Calcott Hall first came on to the exploring radar shortly after it was introduced to the Buildings at Risk register by Powys council. There may have been a few who explored it before then, but the influx came in around 2012/2013 – and inevitably made its way in the national newspapers with lashings of “spooky” and “eerie” plastered on over-edited, HDR shots of the “Red Dress Manor”.
Having completely missed the bus on this one we thought it’d be rude not to pop in and have a look whilst in the area. The locals seem pretty jumpy and wary of anyone driving through the village. We only stopped for two minutes and already had people ask us what we were looking for! They must get it all the time.
Walking up to Calcott Hall, (grade II listed in 1953) the grandeur of this early 18th century building turns to pity as it looks as though it’s ready to give up and fall down. Built circa 1725, the Georgian-style farmhouse is in a sorry way and you can see why it was put on the buildings at risk register. Every window is broken and frames rotten. Roof tiles are missing and inside many rooms have extremely dangerous floors, and no floor at all in places. But it’s this dereliction that gives Calcott Hall its beauty.
Although almost every room looks like it’s been rearranged to create the perfect photograph, the contents of Calcott Hall are fascinating. A home which was reportedly abandoned in the ’70s after the owner fell ill has personal paperwork and photographs strewn over the floors and worktops. A pantry full of food, all obviously out of date.
As you move to the upper floors, to the bedroom which gave Calcott Hall the codename of “Red Dress Manor”, it no longer sports a red dress – apparently taken a few months ago – a nightie now drapes over the wardrobe next to a bed which still has bedsheets on. Why anyone would want to take the dress is beyond me? Perhaps it was someone annoyed at the code-naming, or perhaps a caretaker who thought it might deter explorers?

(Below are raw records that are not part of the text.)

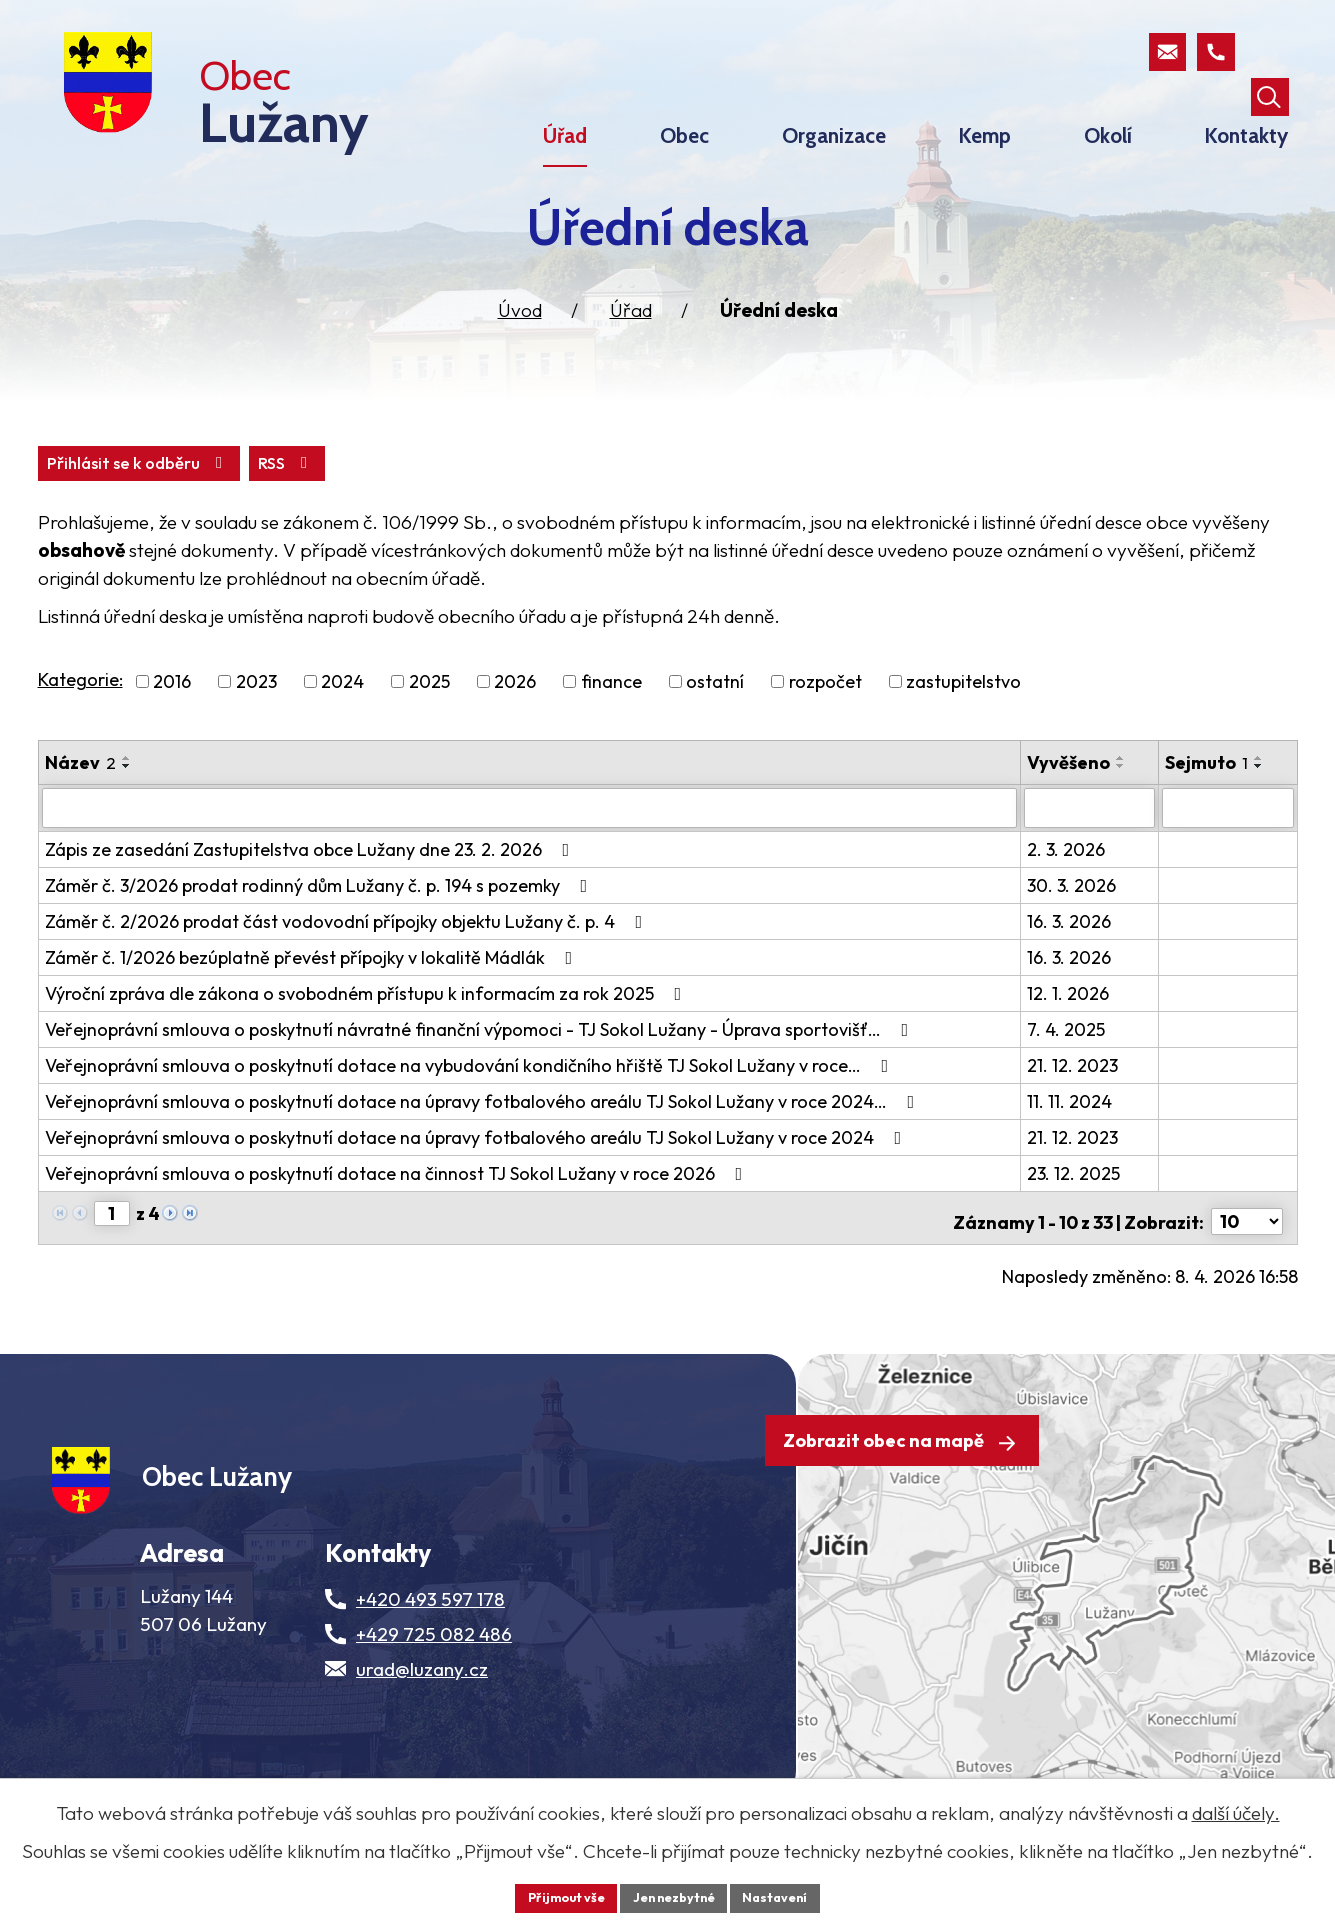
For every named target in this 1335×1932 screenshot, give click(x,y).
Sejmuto (1207, 814)
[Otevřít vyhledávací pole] (1268, 54)
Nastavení (788, 1896)
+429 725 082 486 (434, 1710)
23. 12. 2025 (1075, 1223)
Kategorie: (80, 731)
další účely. (1236, 1810)
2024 (342, 733)
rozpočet (825, 733)
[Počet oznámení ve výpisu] (1247, 1264)
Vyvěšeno (1070, 814)
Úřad (631, 359)
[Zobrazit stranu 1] (112, 1263)
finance (611, 733)
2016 (172, 733)
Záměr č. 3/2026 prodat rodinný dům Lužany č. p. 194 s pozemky (320, 935)
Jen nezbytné (675, 1896)
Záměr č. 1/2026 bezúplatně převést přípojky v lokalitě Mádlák (313, 1007)
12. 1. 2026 (1070, 1043)
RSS (79, 513)
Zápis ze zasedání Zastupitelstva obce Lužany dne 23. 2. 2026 (311, 899)
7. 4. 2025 (1068, 1079)
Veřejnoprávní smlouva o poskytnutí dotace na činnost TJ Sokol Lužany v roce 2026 (398, 1223)
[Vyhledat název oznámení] (531, 859)
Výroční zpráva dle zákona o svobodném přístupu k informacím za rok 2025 (367, 1043)
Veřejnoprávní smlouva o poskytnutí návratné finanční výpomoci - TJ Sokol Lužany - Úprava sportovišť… (481, 1079)
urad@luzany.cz (422, 1745)
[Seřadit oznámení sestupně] (127, 818)
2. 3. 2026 (1068, 899)
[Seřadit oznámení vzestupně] (127, 810)
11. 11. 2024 (1071, 1151)
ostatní (715, 733)
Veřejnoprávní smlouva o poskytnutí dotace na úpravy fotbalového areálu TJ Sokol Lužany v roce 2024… (484, 1151)
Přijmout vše (554, 1896)
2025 (429, 733)
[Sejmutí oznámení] (1228, 859)
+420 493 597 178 (430, 1675)
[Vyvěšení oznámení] (1091, 859)
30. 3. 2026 (1073, 935)
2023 (256, 733)
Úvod (520, 359)
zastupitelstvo (963, 733)
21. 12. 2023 (1074, 1115)
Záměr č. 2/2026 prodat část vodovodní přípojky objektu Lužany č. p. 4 (348, 971)
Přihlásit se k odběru (244, 513)
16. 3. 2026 (1071, 971)
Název (80, 814)
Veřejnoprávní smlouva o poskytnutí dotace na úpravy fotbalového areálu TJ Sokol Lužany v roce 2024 (477, 1187)
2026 (515, 733)
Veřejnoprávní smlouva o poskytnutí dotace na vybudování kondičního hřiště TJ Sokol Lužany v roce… (471, 1115)
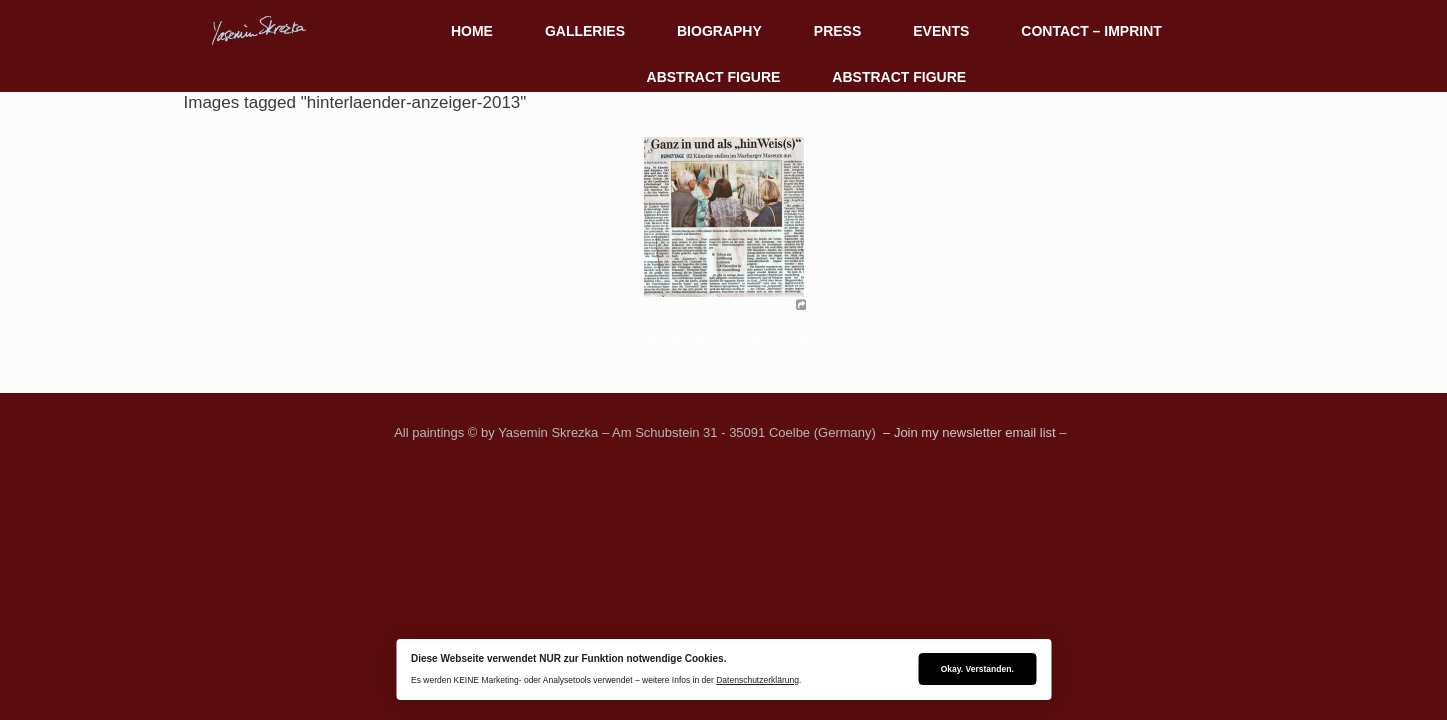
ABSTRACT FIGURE (714, 77)
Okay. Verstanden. (977, 669)
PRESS (837, 31)
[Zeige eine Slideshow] (723, 343)
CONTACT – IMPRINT (1091, 31)
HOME (472, 31)
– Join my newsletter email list (967, 432)
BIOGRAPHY (719, 31)
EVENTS (941, 31)
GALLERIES (585, 31)
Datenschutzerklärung (757, 680)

Moving down to the basement there’s more interesting items. Some lovely wooden barrels and a few bits of equipment which hint to Calcott Hall’s farming history. After making sure we had explored every room (it’s a bit of a “higgledy-piggledy” layout in there!) we packed up and made our way outside to photograph the exterior – but not before bumping in to another couple of explorers disembarking the tour bus!